Personal information
- Born: Martín Vargas Fuentes 24 January 1955 (age 71) Osorno, Chile
- Died: -
- Weight: Flyweight Super flyweight

Boxing career
- Stance: Orthodox

Boxing record
- Total fights: 109
- Wins: 91
- Win by KO: 63
- Losses: 15
- Draws: 3
- No contests: 0

= Martín Vargas =

Chilean boxer (born 1955)

Martín Vargas Fuentes (born 24 January 1955) is a Chilean former professional boxer who challenged for a world title four times. As an amateur, he represented his native country at the 1972 Summer Olympics in Munich, West Germany.

==Professional career==
On March 23, 1973, Vargas made his professional debut, beating Martín Muñoz by a decision in six rounds. He won twelve fights in a row before drawing (tying) with Nelson Muñoz on December 13, 1973. In 1974, he tasted defeat for the first time when he was knocked out in seven rounds by Alfredo Alcayaga. On October 11 of that same year, he and Alcayaga had a rematch, this time with the Chilean national flyweight title at stake. Vargas avenged his first defeat with a seven-round knockout win. One month later, he had his first fight abroad, a ten-round draw with Carlos Escalante]in Buenos Aires.

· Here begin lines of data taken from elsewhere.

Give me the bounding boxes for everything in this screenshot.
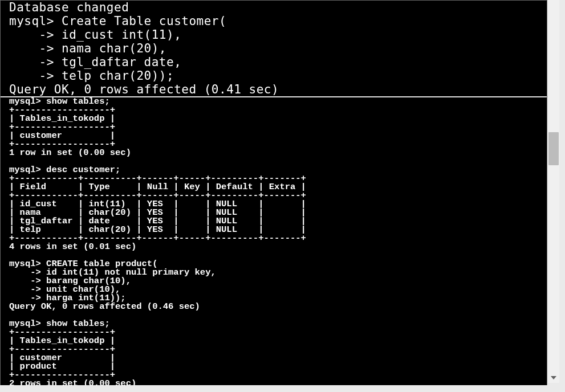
terminal-segment-bottom: mysql> show tables; +------------------+… [1,97,547,388]
output-line: -> tgl_daftar date, [9,55,181,69]
scroll-down-arrow-icon[interactable] [548,373,559,383]
terminal-output[interactable]: Database changed mysql> Create Table cus… [1,1,547,391]
output-line: Query OK, 0 rows affected (0.41 sec) [9,83,279,96]
scrollbar-thumb[interactable] [548,132,559,165]
page-bottom-strip [0,385,565,392]
output-line: 1 row in set (0.00 sec) [9,148,131,158]
output-line: -> id_cust int(11), [9,28,181,42]
output-line: mysql> Create Table customer( [9,14,226,28]
output-line: 4 rows in set (0.01 sec) [9,242,136,252]
output-line: Query OK, 0 rows affected (0.46 sec) [9,301,200,312]
output-line: -> nama char(20), [9,42,166,55]
output-line: Database changed [9,1,129,14]
terminal-segment-top: Database changed mysql> Create Table cus… [1,1,547,96]
vertical-scrollbar[interactable] [548,0,559,383]
output-line: -> telp char(20)); [9,69,174,83]
terminal-window: Database changed mysql> Create Table cus… [0,0,547,392]
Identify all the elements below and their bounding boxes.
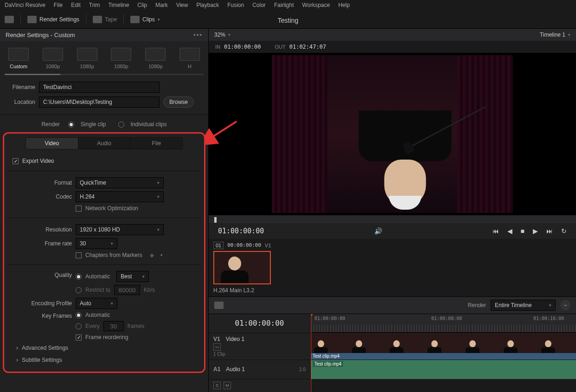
render-label: Render xyxy=(41,121,59,128)
menubar: DaVinci ResolveFileEditTrimTimelineClipM… xyxy=(0,0,576,10)
quality-restrict-radio[interactable] xyxy=(76,287,82,293)
menu-playback[interactable]: Playback xyxy=(196,2,219,8)
single-clip-radio[interactable] xyxy=(68,122,74,128)
menu-fairlight[interactable]: Fairlight xyxy=(274,2,294,8)
menu-color[interactable]: Color xyxy=(252,2,266,8)
clips-tool[interactable]: Clips ▾ xyxy=(130,16,160,23)
filename-input[interactable] xyxy=(39,82,160,93)
kf-auto-radio[interactable] xyxy=(76,312,82,318)
filename-label: Filename xyxy=(7,84,35,90)
menu-davinci-resolve[interactable]: DaVinci Resolve xyxy=(5,2,45,8)
timeline-view-icon[interactable] xyxy=(214,302,224,309)
step-back-button[interactable]: ◀ xyxy=(507,227,512,235)
a1-track[interactable]: Test clip.mp4 xyxy=(311,360,576,379)
kf-value-input[interactable] xyxy=(103,321,124,331)
zoom-level[interactable]: 32% xyxy=(214,32,225,38)
preset-youtube[interactable]: 1080p xyxy=(39,48,67,69)
mute-button[interactable]: M xyxy=(224,382,231,389)
timeline-head-timecode[interactable]: 01:00:00:00 xyxy=(209,314,310,333)
clapboard-icon xyxy=(27,16,37,23)
preset-custom[interactable]: Custom xyxy=(5,48,32,69)
kf-every-radio[interactable] xyxy=(76,323,82,329)
loop-button[interactable]: ↻ xyxy=(561,227,567,235)
codec-select[interactable]: H.264▾ xyxy=(76,191,164,202)
prev-clip-button[interactable]: ⏮ xyxy=(493,227,499,235)
workspace-icon[interactable] xyxy=(5,16,14,23)
render-settings-panel: Render Settings - Custom ••• Custom1080p… xyxy=(0,29,209,392)
video-clip-label: Test clip.mp4 xyxy=(311,353,576,360)
stop-button[interactable]: ■ xyxy=(521,227,525,235)
chevron-down-icon[interactable]: ▾ xyxy=(160,253,163,257)
menu-help[interactable]: Help xyxy=(338,2,350,8)
preset-vimeo[interactable]: 1080p xyxy=(73,48,101,69)
chevron-right-icon: › xyxy=(16,357,18,363)
track-lock-icon[interactable]: ▭ xyxy=(213,343,221,351)
scrub-bar[interactable] xyxy=(209,215,576,223)
volume-icon[interactable]: 🔊 xyxy=(374,227,382,235)
subtitle-settings-toggle[interactable]: › Subtitle Settings xyxy=(7,354,201,366)
advanced-settings-toggle[interactable]: › Advanced Settings xyxy=(7,342,201,354)
preset-scrollbar[interactable] xyxy=(5,74,204,75)
export-video-checkbox[interactable]: ✓ xyxy=(13,158,19,164)
timeline-dropdown[interactable]: Timeline 1▾ xyxy=(540,32,570,38)
location-input[interactable] xyxy=(39,96,160,108)
out-timecode: 01:02:47:07 xyxy=(289,44,326,50)
individual-clips-radio[interactable] xyxy=(118,122,124,128)
preset-twitter[interactable]: 1080p xyxy=(107,48,135,69)
playhead[interactable] xyxy=(311,314,311,392)
clip-timecode: 00:00:00:00 xyxy=(227,242,261,248)
chevron-down-icon[interactable]: ▾ xyxy=(228,32,230,37)
menu-fusion[interactable]: Fusion xyxy=(227,2,244,8)
render-settings-tool[interactable]: Render Settings xyxy=(27,16,79,23)
enc-profile-select[interactable]: Auto▾ xyxy=(76,298,117,309)
menu-edit[interactable]: Edit xyxy=(71,2,81,8)
format-select[interactable]: QuickTime▾ xyxy=(76,177,164,188)
v1-track-header[interactable]: V1Video 1 ▭ 1 Clip xyxy=(209,333,310,360)
panel-title: Render Settings - Custom xyxy=(6,32,75,39)
menu-trim[interactable]: Trim xyxy=(89,2,100,8)
tab-file[interactable]: File xyxy=(130,138,182,149)
framerate-select[interactable]: 30▾ xyxy=(76,238,117,249)
tape-tool[interactable]: Tape xyxy=(93,16,117,23)
frame-reorder-checkbox[interactable]: ✓ xyxy=(76,334,82,341)
browse-button[interactable]: Browse xyxy=(163,96,194,108)
a1-track-header[interactable]: A1 Audio 1 2.0 xyxy=(209,360,310,379)
timeline-ruler[interactable]: 01:00:00:00 01:00:08:00 01:00:16:00 xyxy=(311,314,576,333)
preset-h[interactable]: H xyxy=(176,48,204,69)
current-timecode[interactable]: 01:00:00:00 xyxy=(218,227,264,235)
render-range-select[interactable]: Entire Timeline▾ xyxy=(491,300,556,311)
play-button[interactable]: ▶ xyxy=(533,227,538,235)
tab-audio[interactable]: Audio xyxy=(78,138,131,149)
in-timecode: 01:00:00:00 xyxy=(224,44,261,50)
clip-track: V1 xyxy=(265,243,271,248)
tab-video[interactable]: Video xyxy=(26,138,78,149)
preset-list: Custom1080p1080p1080p1080pH xyxy=(0,41,208,72)
network-opt-checkbox[interactable] xyxy=(76,206,82,212)
panel-menu-icon[interactable]: ••• xyxy=(193,32,203,39)
menu-file[interactable]: File xyxy=(54,2,63,8)
bitrate-input[interactable] xyxy=(114,285,140,295)
v1-track[interactable]: Test clip.mp4 xyxy=(311,333,576,360)
chevron-down-icon: ▾ xyxy=(158,17,160,22)
menu-clip[interactable]: Clip xyxy=(137,2,147,8)
menu-timeline[interactable]: Timeline xyxy=(108,2,129,8)
chapters-checkbox[interactable] xyxy=(76,252,82,258)
menu-workspace[interactable]: Workspace xyxy=(302,2,330,8)
marker-icon: ◆ xyxy=(150,252,154,258)
viewer-canvas[interactable] xyxy=(209,53,576,215)
quality-auto-radio[interactable] xyxy=(76,274,82,280)
project-title: Testing xyxy=(278,17,298,24)
menu-view[interactable]: View xyxy=(176,2,188,8)
audio-clip-label: Test clip.mp4 xyxy=(313,361,343,367)
resolution-select[interactable]: 1920 x 1080 HD▾ xyxy=(76,224,164,235)
tape-icon xyxy=(93,16,102,23)
minus-button[interactable]: − xyxy=(560,300,570,310)
clip-thumbnail[interactable] xyxy=(213,251,271,284)
solo-button[interactable]: S xyxy=(213,382,221,389)
quality-best-select[interactable]: Best▾ xyxy=(116,271,149,282)
menu-mark[interactable]: Mark xyxy=(155,2,168,8)
location-label: Location xyxy=(7,99,35,105)
preset-dropbox[interactable]: 1080p xyxy=(141,48,169,69)
next-clip-button[interactable]: ⏭ xyxy=(546,227,553,235)
clips-icon xyxy=(130,16,140,23)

After fourteen wins in a row, Vargas had a chance to add the South American regional belt to his resume, and he did so by knocking out Gonzalo Cruz in round one on December 20, 1975 in Santiago. He defended that title twice, and after beating Carlos Escalante in their Uruguay rematch, Vargas' win streak reached 27 wins in a row.

On September 17, 1977, he fought for the world title for the first time; World Boxing Council world flyweight champion Miguel Canto defeated Vargas by a fifteen-round decision in Yucatán, Mexico. Vargas had one more win: two months after their first fight, Vargas once again challenged Canto, this time in Santiago. Canto broke the hearts of most Vargas fans on November 30, 1977 by defeating the hometown favorite, again by a fifteen-round decision.

On April 22, 1978, Vargas beat future world champion Alfonso López by a knockout in round one to defend his South American title with success. On November 4 of that year, he challenged World Boxing Association (WBA) world champion Betulio González in the champion's hometown of Maracay, Venezuela, but González retained the crown with a twelfth-round knockout victory. This defeat was followed by thirteen wins in a row, including points wins over future world champions Joey Olivo and Rafael Pedroza (cousin of Eusebio Pedroza). Vargas then traveled to Japan, where on June 1 he lost by a knockout in round eight what turned out to be his last world title bid to WBA world Junior flyweight champion Yoko Gushiken.

After the Gushiken fight, Vargas had a rather ordinary record of 21 wins and 7 losses before retiring for the first time in 1987. He did, however, add another regional title to his trophy case when he beat Delis Rojas on July 23, 1982 by a decision in twelve rounds in Miami, to earn the WBC Continental Americas flyweight title.

Following his retirement, Vargas has been cited as a significant figure in Chilean boxing. He is frequently noted for his world title challenges and remains a prominent athlete in the country's sporting history.

In 1997, ten years after his original retirement, Vargas attempted a comeback. His first fight back was videotaped by a crew making a documentary film about him, and he defeated Gerónimo Rojas by a knockout in round two on July 4. On February 7, 1998, he added the Chilean Super Flyweight title to his collection of regional titles with a first-round knockout over José Carmona. One month later, he beat Juan Lielmil, also by knockout in round one, to regain the Chilean flyweight title. But after losing to Joel García, by knockout in round one on July 31 of that same year, he decided to retire permanently.

Vargas had a record of 91 wins, 15 losses and 3 draws, his 62 knockout wins making him a member of the exclusive group of fighters who have won 50 or more fights by knockout. In addition to the documentary about his comeback, a biographical movie about him was also produced in Chile.

==1972 Olympic results==
Below are the results of Martín Vargas, a Chilean flyweight boxer who competed at the 1972 Munich Olympics:

- Round of 64: bye
- Round of 32: lost to Calixto Perez (Colombia) on points, 0-5.